The UK government is stepping up efforts to tame soaring inflation by threatening both a crackdown on corporate profiteering and another round of deep real terms cuts to public sector pay.
Chancellor of the Exchequer Jeremy Hunt will meet industry regulators this week to discuss what can be done to stamp out so-called “greedflation” as firms take advantage of the crisis to raise prices.
Prime Minister Rishi Sunak also signaled on Sunday that he may take the unusual step of rejecting recommendations by the independent pay review bodies to screw down public sector wages once more.
The potential measures suggest a new twin-pronged assault on the UK’s stubborn inflation problem, with the government prepared to take action alongside the Bank of England.
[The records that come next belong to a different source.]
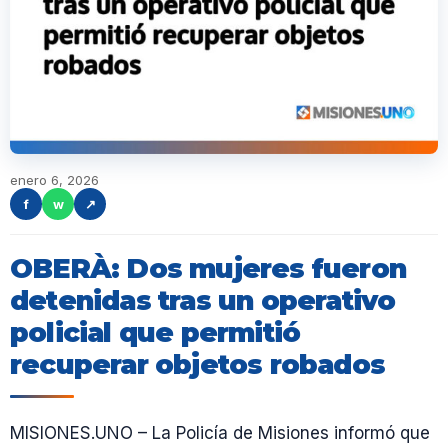
enero 6, 2026
f
w
↗
OBERÀ: Dos mujeres fueron
detenidas tras un operativo
policial que permitió
recuperar objetos robados
MISIONES.UNO – La Policía de Misiones informó que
Last week, the BOE raised rates by half a point to a 15-year high of 5%, its most aggressive move in months, following the fourth inflation shock in a row. After the vote, Governor Andrew Bailey said businesses must stop trying to raise profit margins and workers needed to rein in pay demands.
Sunak conceded on Sunday that defeating inflation may cost him politically. Overriding the pay review bodies would risk further strikes but he told the BBC’s Sunday with Laura Kuenssberg show that “there is no alternative to stamping out inflation, inflation is the enemy.”
The UK has already lost 4 million working days to strikes since the start of the year, the most since 1990. The prospect of further strikes over pay will only damage growth. Last week, the Office for National Statistics said a four-day junior doctors’ strike had weighed on the economy in April.
“There’s no point in me doing something that sounds popular and nice today – for example, on public sector pay, I would be giving with one hand and we would just be taking with the other through higher inflation and interest rates,” Sunak said.
“I’m going to do what I think is affordable, what I think is responsible. Now that may not always be popular in the short-term but it’s the right thing for the country.”
The measures come with the Conservative government trailing Labour in the polls by 25 points as it faces a barrage of problems — from the stickiest inflation in the Group of Seven advanced economies and crippling mortgage costs, to worker shortages and ailing growth.
Analysis by the Labour party published Sunday showed new mortgages for a typical UK household now cost over £2,000 a year more than in France and £800 a year more than in Germany and the Netherlands.
Political damage
In a measure of the political damage being dealt by sky-high inflation, Labour has branded the high interest rates needed to address it the “Tory mortgage penalty.” Sunak is now at risk of missing his pledges to halve inflation, grow output and bring debt down this year.
Hunt will hold talks with the Competition and Markets Authority as well as the energy, water and communications watchdogs — Ofgem, Ofwat and Ofcom — on Wednesday.
He has previously spoken with retailers as food prices have risen almost 19% in the past year. Sunak urged supermarkets to price “responsibly and fairly” but no further action was taken. Supermarket bosses will also appear before parliament on Tuesday when they will be asked about soaring food prices.
Although BOE analysis suggests price gouging is not widespread, there may be isolated examples or emerging threats that are making it harder to tame prices.
Government’s ‘contempt’
Unions were outraged by the suggestion that the government might override the pay review bodies, as their recommendations are already for sub-inflation rises and below levels many are demanding.
Patrick Roach, general secretary of the NASUWT teachers union, said the government risked “demonstrating even more contempt for the teaching profession,” having signaled the proposals would be adopted.
The country remains in the grip of industrial action. Junior doctors last week announced plans for a five-day strike – the longest yet.
Sunak, a multimillionaire, told the BBC that the BOE “is doing the right thing, has my total support.” To homeowners he said: “We’ve got to hold our nerve.” The Scottish National Party’s Westminster Leader Stephen Flynn described the comment as insulting to those struggling to make ends meet and “peak millionaire Tory talk.”
The BOE is also under intense pressure for what many see as a failure to get on top of inflation quickly enough after prices took off in early 2022.
Four members of the committee, including Governor Bailey and chief economist Huw Pill, speak publicly this week, when they are expected to set out why they shifted gear and whether a recession will be needed to tame inflation. The BOE will also publish the latest data on household interest rates, which are expected to show a big jump.
Sunak will also give more details about his NHS staffing plan, which he said would be “the largest expansion in training and workforce in the NHS’ history.”